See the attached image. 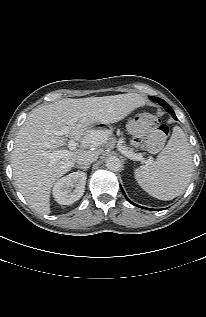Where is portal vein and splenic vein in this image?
<instances>
[{
	"instance_id": "18ae733b",
	"label": "portal vein and splenic vein",
	"mask_w": 206,
	"mask_h": 317,
	"mask_svg": "<svg viewBox=\"0 0 206 317\" xmlns=\"http://www.w3.org/2000/svg\"><path fill=\"white\" fill-rule=\"evenodd\" d=\"M68 131H69V126H63L61 128V130L59 131V134L65 135L68 133ZM68 147L70 150L60 149V150H57V151H54L52 153L47 154V156L52 161H56L58 159H62V158L69 156L72 153L71 151L75 150L77 147V143L75 142V140L70 139L68 141ZM121 152H122V154H124L125 156L130 158L131 160H135V161H143L144 160V158L140 154H136V153H133L132 151H128L127 149H125L123 147H121Z\"/></svg>"
}]
</instances>
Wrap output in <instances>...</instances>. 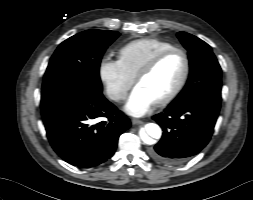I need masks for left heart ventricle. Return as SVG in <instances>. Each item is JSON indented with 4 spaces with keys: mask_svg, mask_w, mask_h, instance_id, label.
I'll use <instances>...</instances> for the list:
<instances>
[{
    "mask_svg": "<svg viewBox=\"0 0 253 200\" xmlns=\"http://www.w3.org/2000/svg\"><path fill=\"white\" fill-rule=\"evenodd\" d=\"M183 70V57L175 53L164 59L151 74L142 78L137 85L142 87L157 102L175 88Z\"/></svg>",
    "mask_w": 253,
    "mask_h": 200,
    "instance_id": "1",
    "label": "left heart ventricle"
}]
</instances>
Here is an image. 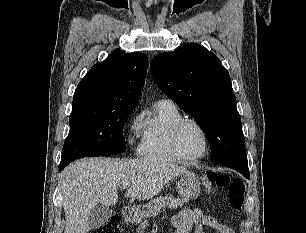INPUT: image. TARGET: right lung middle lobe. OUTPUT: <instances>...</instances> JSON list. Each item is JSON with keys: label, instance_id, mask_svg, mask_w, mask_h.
I'll list each match as a JSON object with an SVG mask.
<instances>
[{"label": "right lung middle lobe", "instance_id": "right-lung-middle-lobe-1", "mask_svg": "<svg viewBox=\"0 0 306 233\" xmlns=\"http://www.w3.org/2000/svg\"><path fill=\"white\" fill-rule=\"evenodd\" d=\"M133 108L73 106L70 131L64 142L60 163L69 164L86 156H101L125 151L123 128Z\"/></svg>", "mask_w": 306, "mask_h": 233}]
</instances>
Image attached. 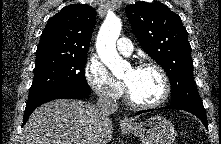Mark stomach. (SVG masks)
<instances>
[{
    "label": "stomach",
    "mask_w": 221,
    "mask_h": 144,
    "mask_svg": "<svg viewBox=\"0 0 221 144\" xmlns=\"http://www.w3.org/2000/svg\"><path fill=\"white\" fill-rule=\"evenodd\" d=\"M123 129L138 137L143 144H173L176 138L173 124L162 116L134 122Z\"/></svg>",
    "instance_id": "1"
}]
</instances>
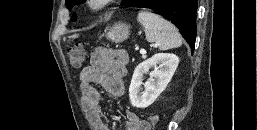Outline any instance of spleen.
Masks as SVG:
<instances>
[{
	"instance_id": "obj_1",
	"label": "spleen",
	"mask_w": 257,
	"mask_h": 130,
	"mask_svg": "<svg viewBox=\"0 0 257 130\" xmlns=\"http://www.w3.org/2000/svg\"><path fill=\"white\" fill-rule=\"evenodd\" d=\"M137 20L144 27L147 41L154 43L160 50L182 45V37L177 28L161 16L142 10L138 13Z\"/></svg>"
}]
</instances>
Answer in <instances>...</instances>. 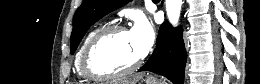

__________

Problem details: Pictures are not part of the answer. Restate word for word the lines from the one with "Outline any instance of spleen." through the last line of the records.

Answer to the problem:
Outline any instance of spleen.
Masks as SVG:
<instances>
[{
	"instance_id": "obj_1",
	"label": "spleen",
	"mask_w": 257,
	"mask_h": 130,
	"mask_svg": "<svg viewBox=\"0 0 257 130\" xmlns=\"http://www.w3.org/2000/svg\"><path fill=\"white\" fill-rule=\"evenodd\" d=\"M137 20L144 27L147 41L154 43L160 50L182 45V37L177 28L161 16L142 10L138 13Z\"/></svg>"
}]
</instances>
Answer in <instances>...</instances>. 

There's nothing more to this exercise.